Where's the scientific/technological aspect? Don't say in the spaceships, because Star Wars isn't sci-fi either.
A space opera setting does not make something sci-fi.
The difference between Sci-Fi and Fantasy as genres generally has nothing to do with the setting itself (regardless of what the average person thinks) and more to do with how and why a story is being told.
Sci-Fi tends to be about concepts and exploring the ramifications of scientific and technological advancements (even if the technology in question is relatively low-tech from our current perspective). Fantasy tends to be about characters and epic events. Sci-Fi wants the audience to think, Fantasy wants the audience to feel.

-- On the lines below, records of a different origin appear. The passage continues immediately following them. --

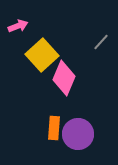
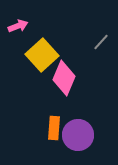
purple circle: moved 1 px down
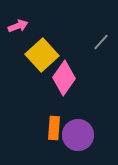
pink diamond: rotated 12 degrees clockwise
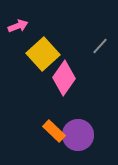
gray line: moved 1 px left, 4 px down
yellow square: moved 1 px right, 1 px up
orange rectangle: moved 3 px down; rotated 50 degrees counterclockwise
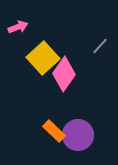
pink arrow: moved 1 px down
yellow square: moved 4 px down
pink diamond: moved 4 px up
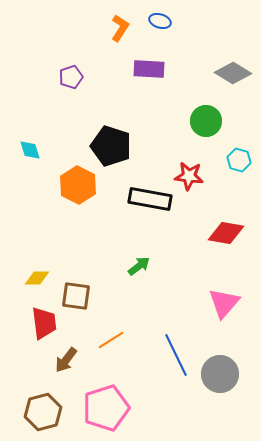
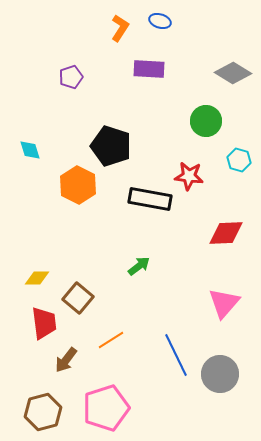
red diamond: rotated 12 degrees counterclockwise
brown square: moved 2 px right, 2 px down; rotated 32 degrees clockwise
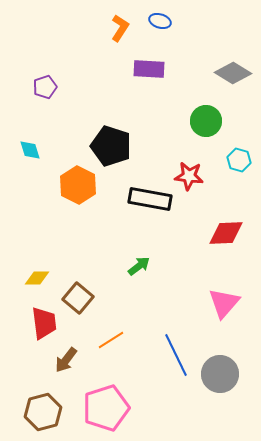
purple pentagon: moved 26 px left, 10 px down
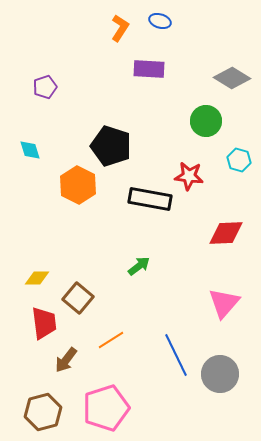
gray diamond: moved 1 px left, 5 px down
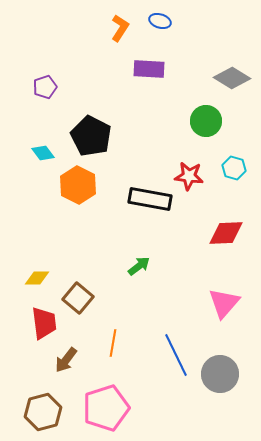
black pentagon: moved 20 px left, 10 px up; rotated 9 degrees clockwise
cyan diamond: moved 13 px right, 3 px down; rotated 20 degrees counterclockwise
cyan hexagon: moved 5 px left, 8 px down
orange line: moved 2 px right, 3 px down; rotated 48 degrees counterclockwise
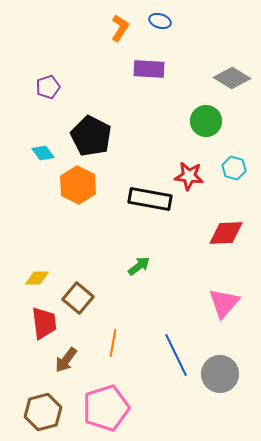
purple pentagon: moved 3 px right
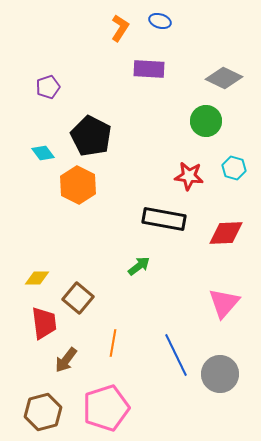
gray diamond: moved 8 px left; rotated 6 degrees counterclockwise
black rectangle: moved 14 px right, 20 px down
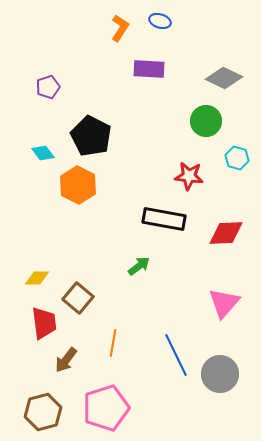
cyan hexagon: moved 3 px right, 10 px up
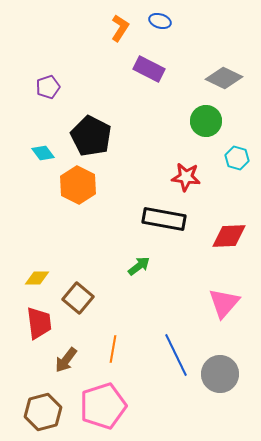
purple rectangle: rotated 24 degrees clockwise
red star: moved 3 px left, 1 px down
red diamond: moved 3 px right, 3 px down
red trapezoid: moved 5 px left
orange line: moved 6 px down
pink pentagon: moved 3 px left, 2 px up
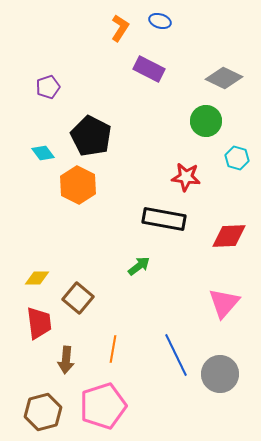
brown arrow: rotated 32 degrees counterclockwise
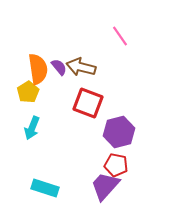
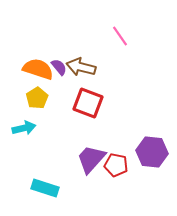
orange semicircle: rotated 64 degrees counterclockwise
yellow pentagon: moved 9 px right, 6 px down
cyan arrow: moved 8 px left; rotated 125 degrees counterclockwise
purple hexagon: moved 33 px right, 20 px down; rotated 20 degrees clockwise
purple trapezoid: moved 14 px left, 27 px up
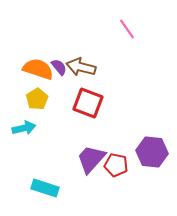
pink line: moved 7 px right, 7 px up
yellow pentagon: moved 1 px down
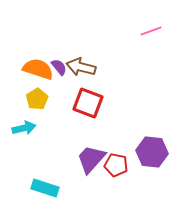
pink line: moved 24 px right, 2 px down; rotated 75 degrees counterclockwise
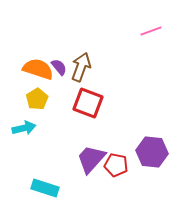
brown arrow: rotated 96 degrees clockwise
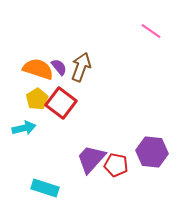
pink line: rotated 55 degrees clockwise
red square: moved 27 px left; rotated 16 degrees clockwise
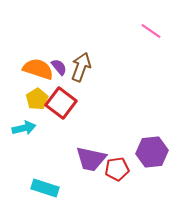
purple hexagon: rotated 12 degrees counterclockwise
purple trapezoid: rotated 120 degrees counterclockwise
red pentagon: moved 1 px right, 4 px down; rotated 20 degrees counterclockwise
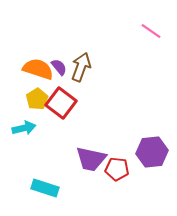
red pentagon: rotated 15 degrees clockwise
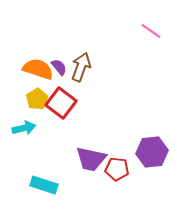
cyan rectangle: moved 1 px left, 3 px up
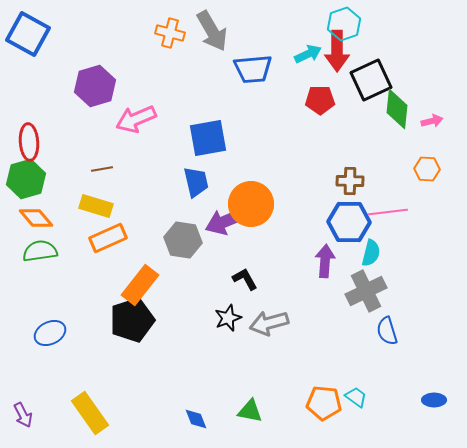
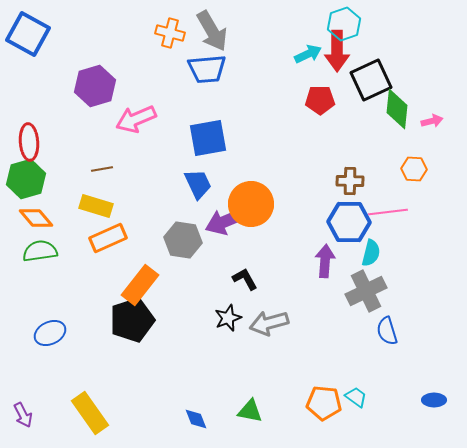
blue trapezoid at (253, 69): moved 46 px left
orange hexagon at (427, 169): moved 13 px left
blue trapezoid at (196, 182): moved 2 px right, 2 px down; rotated 12 degrees counterclockwise
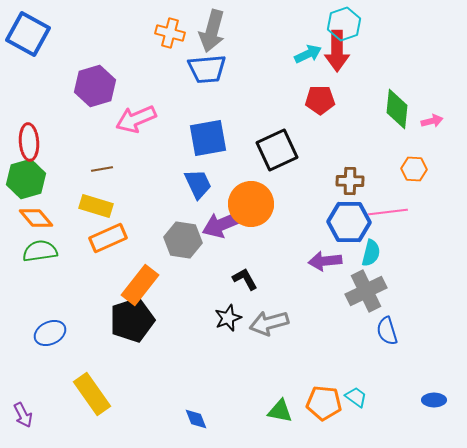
gray arrow at (212, 31): rotated 45 degrees clockwise
black square at (371, 80): moved 94 px left, 70 px down
purple arrow at (226, 221): moved 3 px left, 3 px down
purple arrow at (325, 261): rotated 100 degrees counterclockwise
green triangle at (250, 411): moved 30 px right
yellow rectangle at (90, 413): moved 2 px right, 19 px up
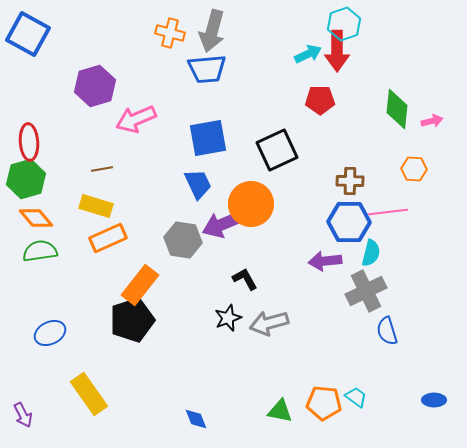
yellow rectangle at (92, 394): moved 3 px left
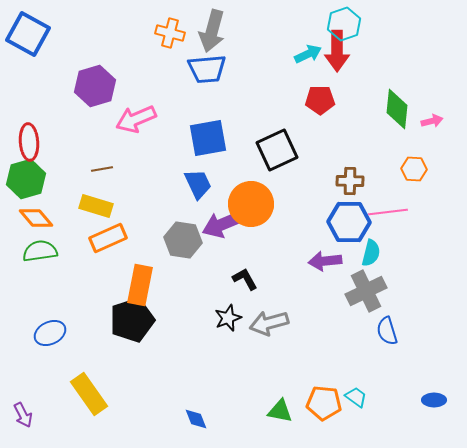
orange rectangle at (140, 285): rotated 27 degrees counterclockwise
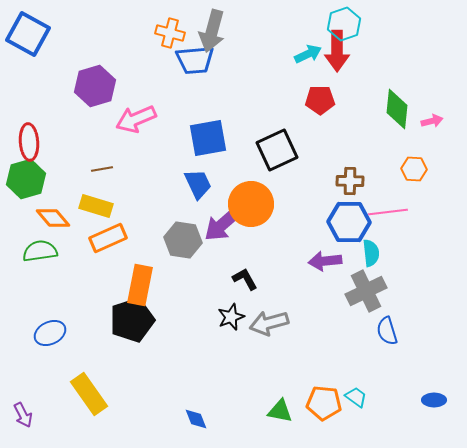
blue trapezoid at (207, 69): moved 12 px left, 9 px up
orange diamond at (36, 218): moved 17 px right
purple arrow at (223, 224): rotated 18 degrees counterclockwise
cyan semicircle at (371, 253): rotated 20 degrees counterclockwise
black star at (228, 318): moved 3 px right, 1 px up
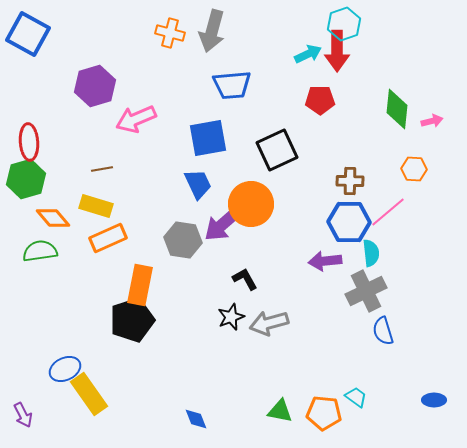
blue trapezoid at (195, 60): moved 37 px right, 25 px down
pink line at (388, 212): rotated 33 degrees counterclockwise
blue semicircle at (387, 331): moved 4 px left
blue ellipse at (50, 333): moved 15 px right, 36 px down
orange pentagon at (324, 403): moved 10 px down
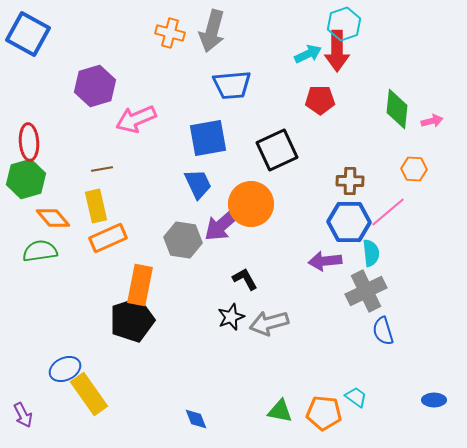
yellow rectangle at (96, 206): rotated 60 degrees clockwise
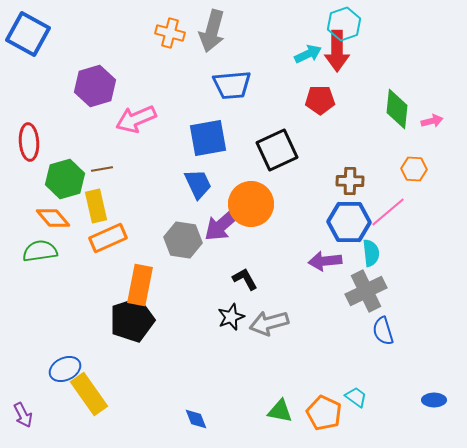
green hexagon at (26, 179): moved 39 px right
orange pentagon at (324, 413): rotated 20 degrees clockwise
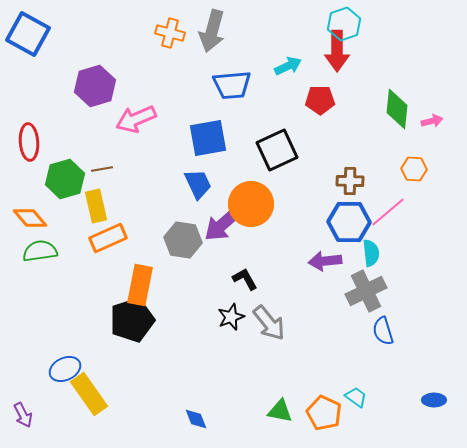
cyan arrow at (308, 54): moved 20 px left, 12 px down
orange diamond at (53, 218): moved 23 px left
gray arrow at (269, 323): rotated 114 degrees counterclockwise
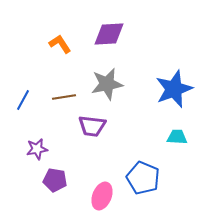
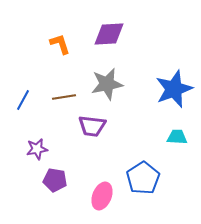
orange L-shape: rotated 15 degrees clockwise
blue pentagon: rotated 16 degrees clockwise
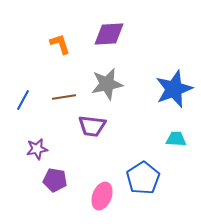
cyan trapezoid: moved 1 px left, 2 px down
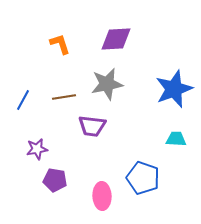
purple diamond: moved 7 px right, 5 px down
blue pentagon: rotated 20 degrees counterclockwise
pink ellipse: rotated 24 degrees counterclockwise
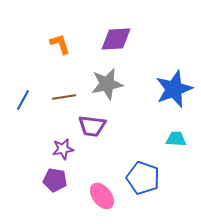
purple star: moved 26 px right
pink ellipse: rotated 36 degrees counterclockwise
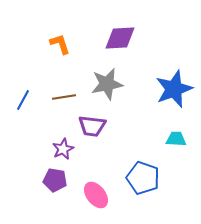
purple diamond: moved 4 px right, 1 px up
purple star: rotated 15 degrees counterclockwise
pink ellipse: moved 6 px left, 1 px up
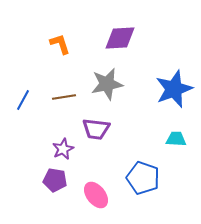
purple trapezoid: moved 4 px right, 3 px down
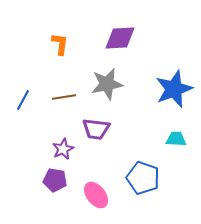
orange L-shape: rotated 25 degrees clockwise
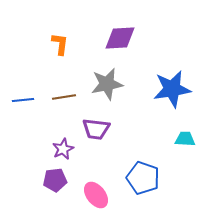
blue star: moved 2 px left; rotated 12 degrees clockwise
blue line: rotated 55 degrees clockwise
cyan trapezoid: moved 9 px right
purple pentagon: rotated 15 degrees counterclockwise
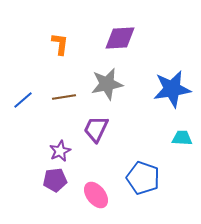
blue line: rotated 35 degrees counterclockwise
purple trapezoid: rotated 108 degrees clockwise
cyan trapezoid: moved 3 px left, 1 px up
purple star: moved 3 px left, 2 px down
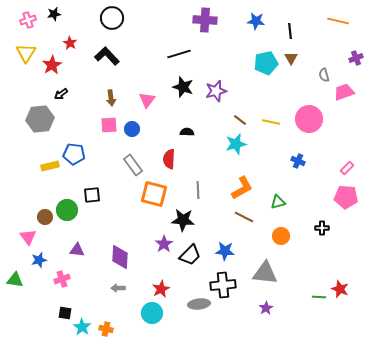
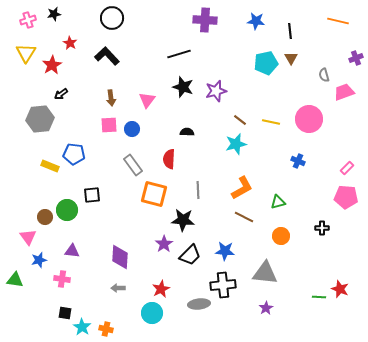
yellow rectangle at (50, 166): rotated 36 degrees clockwise
purple triangle at (77, 250): moved 5 px left, 1 px down
pink cross at (62, 279): rotated 28 degrees clockwise
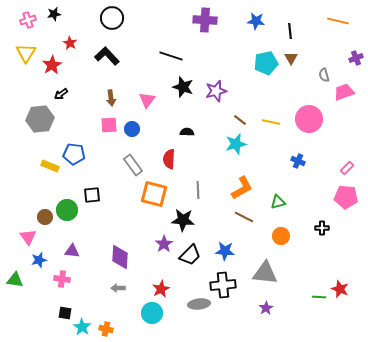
black line at (179, 54): moved 8 px left, 2 px down; rotated 35 degrees clockwise
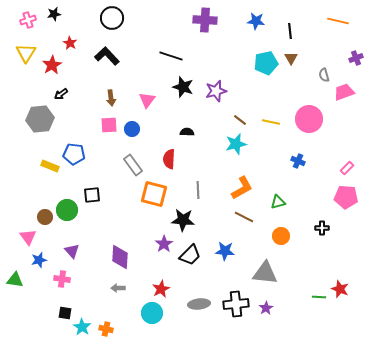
purple triangle at (72, 251): rotated 42 degrees clockwise
black cross at (223, 285): moved 13 px right, 19 px down
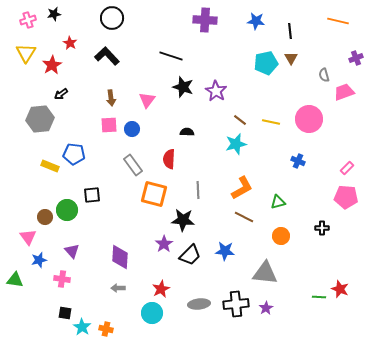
purple star at (216, 91): rotated 25 degrees counterclockwise
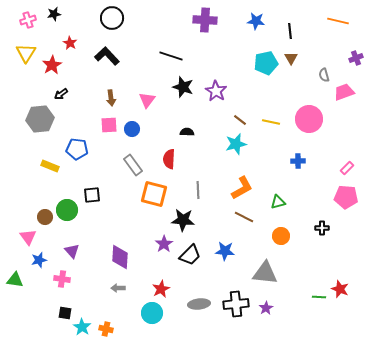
blue pentagon at (74, 154): moved 3 px right, 5 px up
blue cross at (298, 161): rotated 24 degrees counterclockwise
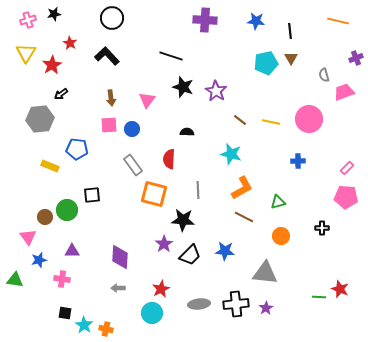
cyan star at (236, 144): moved 5 px left, 10 px down; rotated 30 degrees clockwise
purple triangle at (72, 251): rotated 49 degrees counterclockwise
cyan star at (82, 327): moved 2 px right, 2 px up
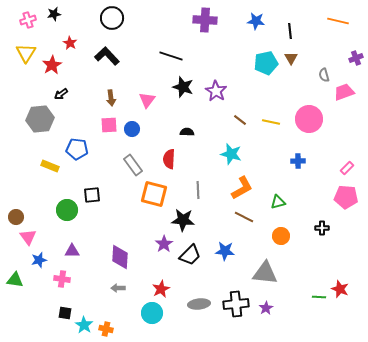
brown circle at (45, 217): moved 29 px left
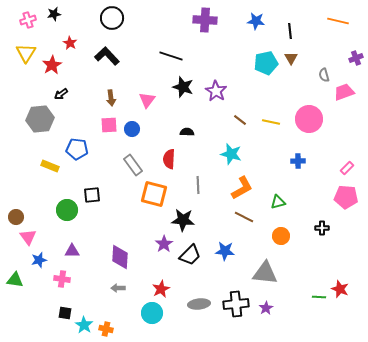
gray line at (198, 190): moved 5 px up
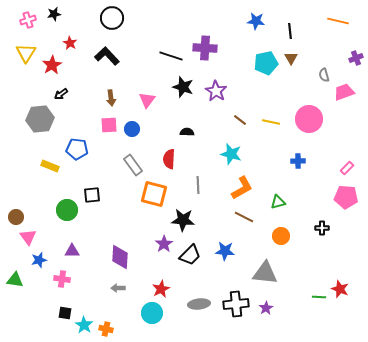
purple cross at (205, 20): moved 28 px down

It's absolutely possible theoretically to tell a Sci-Fi story set in the Stone Age. And it's absolutely possible to tell a story with aliens and robots and spaceships and strange worlds and have it be Fantasy (and in fact, that's exactly what Star Wars is).
Star Wars is basically an epic fantasy with space wizard ronin samurai who use space magic. You could tell pretty much the entire story set on a single medieval world and all of the major story beats would be identical (just having different countries or regions instead of different planets, having horse-drawn carriages or magic carpets or flying brooms instead of spaceships, actual swords instead of lightsabers, etc). The story actually has more in common with Lord of the Rings than it does something like The Matrix or Robocop.
they only think in absolutes... and you know what they say about those who deal in absolutes...
The problem is that thing they say about those who deal in absolutes is itself an absolute statement.